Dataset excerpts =
--------------------
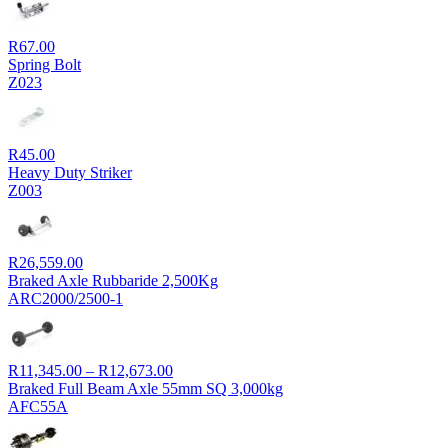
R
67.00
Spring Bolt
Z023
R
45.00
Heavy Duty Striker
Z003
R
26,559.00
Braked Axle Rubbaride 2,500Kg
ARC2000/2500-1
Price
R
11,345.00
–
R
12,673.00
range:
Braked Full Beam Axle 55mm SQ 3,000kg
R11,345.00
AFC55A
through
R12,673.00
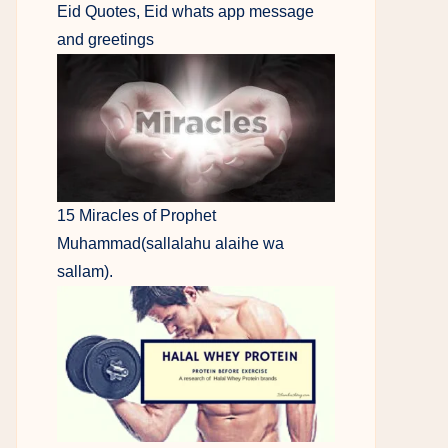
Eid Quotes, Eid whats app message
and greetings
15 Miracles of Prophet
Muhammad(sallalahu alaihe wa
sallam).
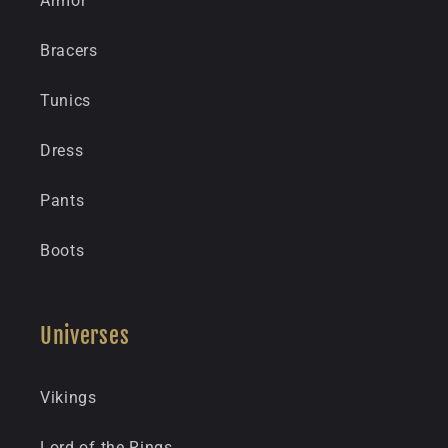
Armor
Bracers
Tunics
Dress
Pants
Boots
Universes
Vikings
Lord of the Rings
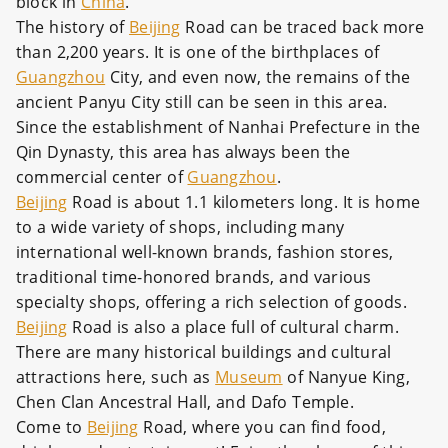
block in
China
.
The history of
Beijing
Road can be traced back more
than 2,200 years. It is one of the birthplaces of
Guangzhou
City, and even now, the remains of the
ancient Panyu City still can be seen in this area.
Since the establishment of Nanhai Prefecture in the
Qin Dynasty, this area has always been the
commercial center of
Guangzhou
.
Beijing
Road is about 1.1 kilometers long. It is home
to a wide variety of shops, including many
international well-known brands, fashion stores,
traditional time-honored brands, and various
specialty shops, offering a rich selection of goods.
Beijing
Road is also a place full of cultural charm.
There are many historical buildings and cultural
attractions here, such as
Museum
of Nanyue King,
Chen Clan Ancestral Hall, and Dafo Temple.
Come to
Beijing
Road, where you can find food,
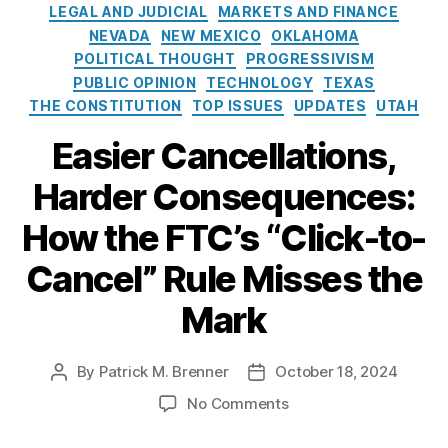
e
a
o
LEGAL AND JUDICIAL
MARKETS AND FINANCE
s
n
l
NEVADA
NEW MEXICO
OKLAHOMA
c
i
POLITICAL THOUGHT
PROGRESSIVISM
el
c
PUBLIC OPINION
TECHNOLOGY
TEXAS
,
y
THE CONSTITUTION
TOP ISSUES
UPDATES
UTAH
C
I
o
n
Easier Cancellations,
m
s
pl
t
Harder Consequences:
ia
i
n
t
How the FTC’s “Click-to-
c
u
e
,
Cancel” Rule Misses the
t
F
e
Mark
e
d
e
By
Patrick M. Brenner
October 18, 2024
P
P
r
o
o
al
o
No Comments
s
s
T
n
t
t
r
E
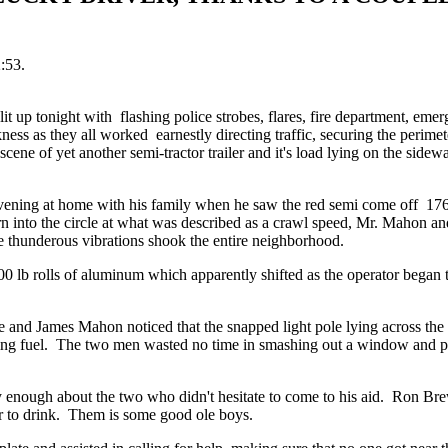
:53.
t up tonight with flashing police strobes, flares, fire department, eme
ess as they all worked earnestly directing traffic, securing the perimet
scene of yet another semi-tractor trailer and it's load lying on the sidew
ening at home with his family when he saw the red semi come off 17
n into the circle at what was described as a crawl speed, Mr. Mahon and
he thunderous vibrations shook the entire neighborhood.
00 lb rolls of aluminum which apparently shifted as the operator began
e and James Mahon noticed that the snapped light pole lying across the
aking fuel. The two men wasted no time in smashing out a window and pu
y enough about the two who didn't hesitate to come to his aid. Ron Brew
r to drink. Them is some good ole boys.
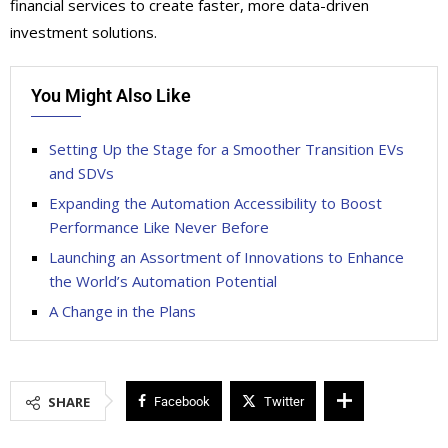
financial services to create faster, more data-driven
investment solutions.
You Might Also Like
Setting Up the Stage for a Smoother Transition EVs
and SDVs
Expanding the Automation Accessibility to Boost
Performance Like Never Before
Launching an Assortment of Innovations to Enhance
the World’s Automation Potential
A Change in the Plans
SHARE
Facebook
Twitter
--------------------
Prompt = If an entry holds a picture, skip the picture and print the rest of the data exactly.

Exercise answer =
R
67.00
Spring Bolt
Z023
R
45.00
Heavy Duty Striker
Z003
R
26,559.00
Braked Axle Rubbaride 2,500Kg
ARC2000/2500-1
Price
R
11,345.00
–
R
12,673.00
range:
Braked Full Beam Axle 55mm SQ 3,000kg
R11,345.00
AFC55A
through
R12,673.00
Eid Quotes, Eid whats app message
and greetings
15 Miracles of Prophet
Muhammad(sallalahu alaihe wa
sallam).
Armor
Bracers
Tunics
Dress
Pants
Boots
Universes
Vikings
Lord of the Rings
block in
China
.
The history of
Beijing
Road can be traced back more
than 2,200 years. It is one of the birthplaces of
Guangzhou
City, and even now, the remains of the
ancient Panyu City still can be seen in this area.
Since the establishment of Nanhai Prefecture in the
Qin Dynasty, this area has always been the
commercial center of
Guangzhou
.
Beijing
Road is about 1.1 kilometers long. It is home
to a wide variety of shops, including many
international well-known brands, fashion stores,
traditional time-honored brands, and various
specialty shops, offering a rich selection of goods.
Beijing
Road is also a place full of cultural charm.
There are many historical buildings and cultural
attractions here, such as
Museum
of Nanyue King,
Chen Clan Ancestral Hall, and Dafo Temple.
Come to
Beijing
Road, where you can find food,
e
a
o
LEGAL AND JUDICIAL
MARKETS AND FINANCE
s
n
l
NEVADA
NEW MEXICO
OKLAHOMA
c
i
POLITICAL THOUGHT
PROGRESSIVISM
el
c
PUBLIC OPINION
TECHNOLOGY
TEXAS
,
y
THE CONSTITUTION
TOP ISSUES
UPDATES
UTAH
C
I
o
n
Easier Cancellations,
m
s
pl
t
Harder Consequences:
ia
i
n
t
How the FTC’s “Click-to-
c
u
e
,
Cancel” Rule Misses the
t
F
e
Mark
e
d
e
By
Patrick M. Brenner
October 18, 2024
P
P
r
o
o
al
o
No Comments
s
s
T
n
t
t
r
E
:53.
t up tonight with flashing police strobes, flares, fire department, eme
ess as they all worked earnestly directing traffic, securing the perimet
scene of yet another semi-tractor trailer and it's load lying on the sidew
ening at home with his family when he saw the red semi come off 17
n into the circle at what was described as a crawl speed, Mr. Mahon and
he thunderous vibrations shook the entire neighborhood.
00 lb rolls of aluminum which apparently shifted as the operator began
e and James Mahon noticed that the snapped light pole lying across the
aking fuel. The two men wasted no time in smashing out a window and pu
y enough about the two who didn't hesitate to come to his aid. Ron Brew
r to drink. Them is some good ole boys.
financial services to create faster, more data-driven
investment solutions.
You Might Also Like
Setting Up the Stage for a Smoother Transition EVs
and SDVs
Expanding the Automation Accessibility to Boost
Performance Like Never Before
Launching an Assortment of Innovations to Enhance
the World’s Automation Potential
A Change in the Plans
SHARE
Facebook
Twitter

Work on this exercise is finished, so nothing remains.